I'm still leaning toward the idea that it's noise injection from nearby EMI sources. AFAIK, the solution would be
a) Remove the noise source
b) Add lots of shielding
c) Use multiple ECG probes and find the correlation between them
 

I've confirmed with the scope that there is no noise beyond my sampling bandwidth. Adding two cascaded 190 Hz low pass filters with intermediate unity buffering has no noticable effect on the noise. Probing at the output from the INA128 shows a lot of noise at low frequency and beyond, much of which is removed by the filtering, but the noise that I'm seeing in the output appears to be also present here. Again, this noise seems to be coupling to the circuit through the electrodes since the circuit behaves well when all three electrodes are tied together.

I've been performing most of the work on this circuit in a research lab, but the noise was exactly the same when measured at home away from mains sockets with no lighting on and sampling using a laptop running on battery.

I don't have a lot of experience designing analog circuits so I'm curious about the possibility that this is down to some deficiency in the circuit design.
 

get hold of some capacitors , say 2 MF, starting at the output, connect them across your signal path and work towards the input. Hopefully at some stage the noise will go or at least be severely attenuated. Lo and behold, you have found the noisy stage!
Frank
 

Well, I'm fresh out of ideas at the moment. Since the noise goes away when you connect the probes together, that would indicate:
a) The noise isn't due to feedback loop instability
b) The noise isn't due to the selection of op-amps or resistor values
c) The noise is not otherwise contributed by the circuit or injected into the circuit.

This indicates that the noise must be contributed by the human's body, as a potential across his/her arms.
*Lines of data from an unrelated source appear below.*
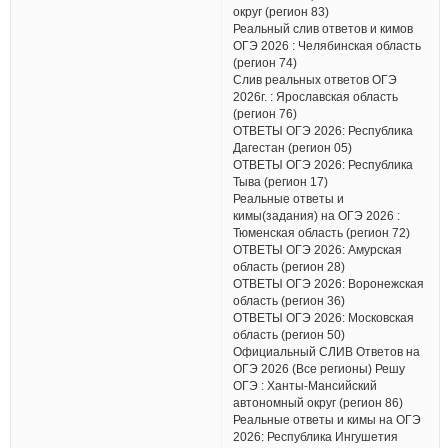
округ (регион 83)
Реальный слив ответов и кимов
ОГЭ 2026 : Челябинская область
(регион 74)
Слив реальных ответов ОГЭ
2026г. : Ярославская область
(регион 76)
ОТВЕТЫ ОГЭ 2026: Республика
Дагестан (регион 05)
ОТВЕТЫ ОГЭ 2026: Республика
Тыва (регион 17)
Реальные ответы и
кимы(задания) на ОГЭ 2026 :
Тюменская область (регион 72)
ОТВЕТЫ ОГЭ 2026: Амурская
область (регион 28)
ОТВЕТЫ ОГЭ 2026: Воронежская
область (регион 36)
ОТВЕТЫ ОГЭ 2026: Московская
область (регион 50)
Официальный СЛИВ Ответов на
ОГЭ 2026 (Все регионы) Решу
ОГЭ : Ханты-Мансийский
автономный округ (регион 86)
Реальные ответы и кимы на ОГЭ
2026: Республика Ингушетия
This leaves two possibilities:
a) The human is picking up electromagnetic interference from the laptop or something
b) The noise is the result of other signals being carried through the human's body (brain waves, digestion, flexing muscles to impress girls, etc.)

I could be wrong, but it seems to me the only steps that can be taken would be:
a) Increase shielding to prevent EMI
b) Use multiple probes and find the covariance between their signals, to weed out other bioelectrical impulses
c) Use large probe pads to average out local bioelectrical impulses

I'm curious to find out what ends up working for you, so keep us posted.
 

I've isolated the noise to be EMG interference. If the subject is lying down for the measurement, still and relaxed, then there is considerably less noise than sitting. I'm getting pretty clean traces now. Example attached (unfiltered, some 50 Hz mains hum present).

 

I've also had a quick attempt at wavelet filtering with pretty good results.